A new political party could “mobilise the silent majority that boycotted the election and is currently alienated from the entire political process,” argues Abdel-Moneim Said, an NDP reformer and head of the Al-Ahram Centre. “We have political capital out there and we have to understand the concerns and aspirations of voters and rally them around new political ideas.” Such arguments have fuelled speculation about an emerging third force that would convene NDP reformers, liberal democrats and al-Wasat moderate Islamists.

Perhaps Egypt ‘s beleaguered democrats should take a note out of the Islamists’ book – and learn from the historical experience of Europe’s democrats, of both right and left – and develop a “social democracy” that extends beyond constitutional reform to address the material needs and interests of Egypt ‘s impoverished and immobilized masses. Their international supporters have a role to play too, suggests a recent analysis of the travails of Egypt’s democrats. Beyond the poor electoral performance of different parties, “the proliferation of diverse platforms emphasises the lack of a mainstream organisation that can aggregate and coordinate diverging objectives and represent a coherent majority,” says FRIDE’s Irene Menndez. It is precisely here that groups like the recently-formed Egyptian Democracy Support Network could play a major role.

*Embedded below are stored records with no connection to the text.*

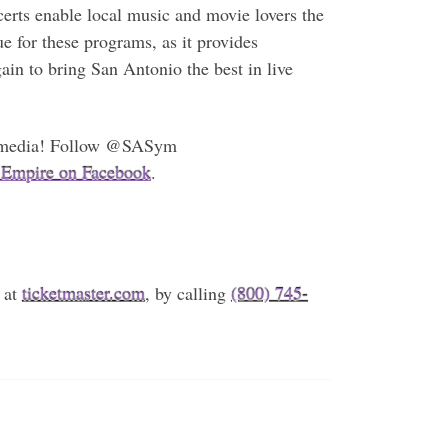
erts enable local music and movie lovers the
e for these programs, as it provides
ain to bring San Antonio the best in live
ial media! Follow @SASym
 Empire on Facebook
.
 at
ticketmaster.com
, by calling
(800) 745-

…… Despite ‘Duplicitous’ Regimes
The Middle East’s
democratic reformers largely welcomed the Forum for the Future initiatives and showed little surprise at Cairo ‘s machinations. The foundation would help civil society groups “achieve the common goals of promoting the values of human rights and democracy,” said Yemeni democracy advocate Ezzedin Alasbahi, and help meet popular aspirations “for human development, for liberty and for freedom.” Arab civil society organizations are pursuing democratic reforms as a “necessity for us to catch up with modernization,” argued Abdulnabi al-Akri, coordinator of a parallel conference of Arab NGOs. Local reformers accuse the region’s governments of duplicity. “Arab leaders speak the language of human rights and freedom in international meetings,” argued one observer, but address citizens and civil institutions in a “harsh tone, which rejects reform.”

The Egyptian position “falls straight in line with their traditional policy vis–vis civil society and human rights,” said Mahmoud Ali of the Association for the Development of Democracy. “They want to control all the aid to civil society,” argued the Ibn Khaldoun Center’s Saadeddin Ibrahim. “The Egyptians are always the problem with democracy. . . .They are the ones who spoiled the final democracy document by holding out.”

Some commentators suggest the regimes are running out of options at a time when the “old security valves are no longer operational” and emerging democracies like Iraq threaten to fracture the Arab League – “a pharmacy that owns nothing but good intentions, old drugs, and expired bandages.” The region’s states appear caught between Iraq and a hard place. “Speeding up the reform could open the gate of the downfall,” says Al-Hayat’s Ghassan Charbel. “Slowing the process deepens the feelings of frustration and compounds the lure of violence.”

While the Bahrain forum predated Egypt ‘s parliamentary elections, the State Department’s Daniel Fried anticipated their results by stressing that “there has been no place in most countries in the broader Middle East for the expression and development of liberal opinion and liberal parties.” But he suggests that “as space develops, liberal parties of different varieties [will] fill the space that is newly available.”